To love is to endure, to love is to endure, to love sometimes involves suffering, to love is to give without measure ?, all this is what children have told us about what love is, with a series of pressures that sometimes lead us to find ourselves in a desperate search for a couple not to be alone. In all this there is something we have not been told, perhaps because no one believes it: loving without pain is possible. More than that, it’s true love.
Sometimes this rush to have a partner means that we do not consciously choose, in fact, it can even lead us not to choose: our partner will be the first person we find on the street and accept this role. low self-esteem and we don’t value each other, this disastrous attitude will be even more likely. Having a partner isn’t everything, it’s not synonymous with happiness. Sometimes it becomes a real suffering that is very difficult to bear.
“When you want the other to make him happy, it’s clear he’ll be anything but happy.
I don’t know if you’ve ever asked yourself that question, maybe it is, but you’re wrong if you think you’re unlucky, that only the worst people come near you, or that no one will ever love you.

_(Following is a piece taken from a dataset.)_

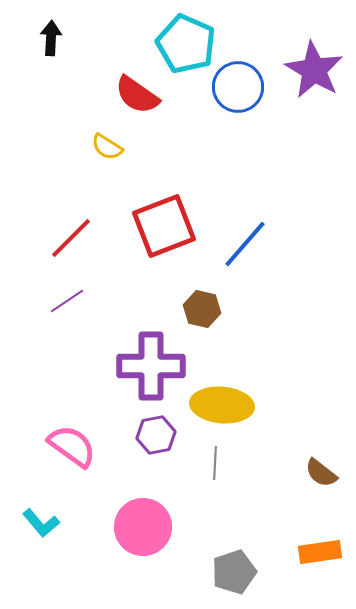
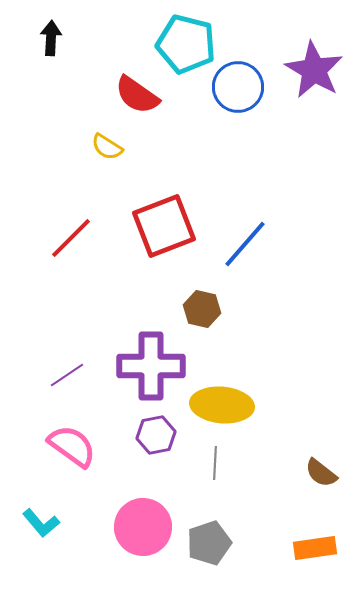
cyan pentagon: rotated 10 degrees counterclockwise
purple line: moved 74 px down
orange rectangle: moved 5 px left, 4 px up
gray pentagon: moved 25 px left, 29 px up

You’re always on the same profile as a person is that you choose them or at least allow it from the beginning. Have you ever turned down someone you loved very much?
Maybe you have a very low self-esteem, maybe you’re satisfied with the first person who pays attention to you, anyway you can interpret the fact that you were hurt differently, thinking about how you hurt yourself. Give you the courage you deserve, why do you close your eyes when someone tells you how much they love you and say beautiful words to you?
We should review this legend and write it this way: “Why do they always hurt me?Why do I always let others hurt me?
Of course, you have experience with these forgotten words that are not consistent with the actions that follow, words that deceive you, that make you forget reality and immerse yourself in a dream where it is the person with whom you will spend the rest of your life, the one that will make you very happy, you will give everything for it, you will fight hard for the relationship , but who said that love is a constant struggle?
“If you start a relationship by giving 50% and accept that the other person gives 20%, then over time, don’t demand that you give more because you won’t be able to do it.
Giving everything for a relationship, while the other person gives, if necessary, 25%, will make you doubt over time how he feels about you, you will run out, you will stop thinking about yourself, you will no longer take care of yourself. , and you will no longer wear the outfit you love, unless you stay with that person. Will you always be focused on that, on pleasing him, on satisfying him?Have you ever wondered why they always end up hurting you?
Painless love is possible if you stop understanding this relationship as logical or necessary, if you stop thinking that love is and that it comes down to pain, effort, struggle, endurance, giving everything for the other person?Because to love without pain, you must first know what you want, but above all learn to be happy without anyone but you.
If you’re alone, you’re ready to be with someone else, because you know that, whether it works or not, you’ll be fine and you’ll still be happy, because you were already happy before that person came into your life.
Once you know what you want, know your values, the limits you don’t want anyone to cross, then it’s time to consciously choose. Ask yourself if this person who says beautiful words to you is really the one you want to have by your side. Let yourself be carried away by the excitement and the initial madness, but make no mistake. Don’t be filled with expectations and hopes for an unrealistic future. Don’t think, well, that will change over time. Choose a person on your own, not because of how you imagine them in the future.
At first, surely you will realize that you are very demanding, many people will tell you that if you go down that path you will not find anyone with whom you can be, but by now you know very well that it is not like that. I don’t want to say anything, because having someone is not a prerequisite for being well.
The best relationship you can establish with someone is the one in which you contribute 50% and the other 50%. Only in this way can you have common goals, not out of necessity, but out of respect and freedom.
Do we confuse love with possession, with suffering, with giving everything?This beautiful feeling has become murky and sometimes represents a real torment. We go into relationships giving 100%, while the other person gives less than half, and then we pretend it is. We tie him so much that when he walks away in search of breathing air, we get nervous and alert to the idea of letting go.
Painless love is possible when we learn to treat our partner as an independent person of us, a person who has entered our lives but who can leave or walk away from us. How can you make a friend or a brother?Our life, our happiness, does not depend on whether someone is on our side or not, because the only person we can count on until the end of our day is one: ourselves.